Monday 29 October 2012

Reading Fast and Slow

I see there are quite a few appreciative reviews of A Lost Lady out there in the blogscape - and rightly so. Many of them speak of reading the book at a sitting, or even, in one case, in an hour. Well, it's only 160 pages, but I can't imagine quite how it could be read - properly read - at such a pace. That kind of speed reading is fine for workaday formulaic prose - or indeed for the wodges of verbal Polyfilla that pad out many a contemporary novel - but for writing as subtle and sinuous, as delicately nuanced as Willa Cather's, surely it is not enough. For myself, when I'm reading really good - or just demanding - prose, I habitually sound it in my head as I read, like reading aloud but silently. I think prose of real quality has to be sounded. But what do I know?

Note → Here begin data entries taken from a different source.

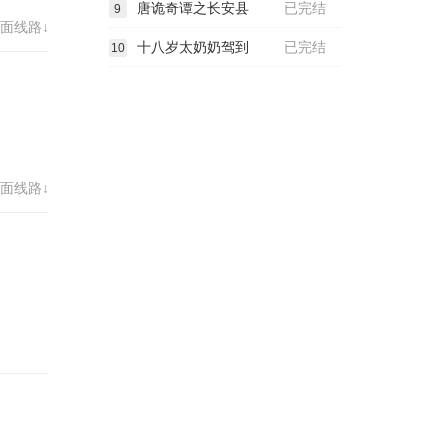
唐诡奇谭之长安县
已完结
9
面线路↓
80
十八岁太奶奶驾到
已完结
10
88
96
04
面线路↓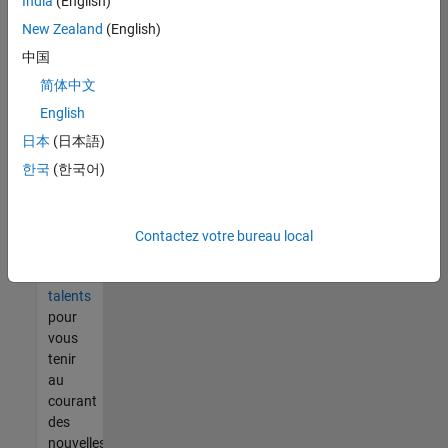
India
(English)
tout
vous
New Zealand
(English)
ne
中国
trouvez
简体中文
pas
d'offre
English
qui
日本
(日本語)
corresponde
한국
(한국어)
à vos
qualifications,
rejoignez
notre
Contactez votre bureau local
réseau
de
talents
pour
vous
tenir
au
courant
des
nouvelles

The rest of the world, it seems, careers through books at a terrifying speed. Take Andrew Marr, who has just published a big History of the World (to go with his all but unwatchable TV series). Marr claims to have read 2,000 books in the process of researching his own. This surely is a very loose use of the word 'read'. Think about it - if he managed two a week, in among his many other activities (which include much reading for other purposes), that would be 20 years of reading. Hmmm...
Anyway, I see I'm on The Dabbler today, praising an American sonneteer.

13 comments:

  1. John Miedema: "I decided to undertake a broad literature review on research and concepts about the benefits of slow reading. The results were published in a little book, Slow Reading. Perhaps I should not have been surprised at the warm response. Many of us share a quiet conviction that to read slowly is preferable at times. It is a pleasure when reading for recreation, and an aid to comprehension when studying a complex text. This page is an index of publications, presentations, and press related to slow reading."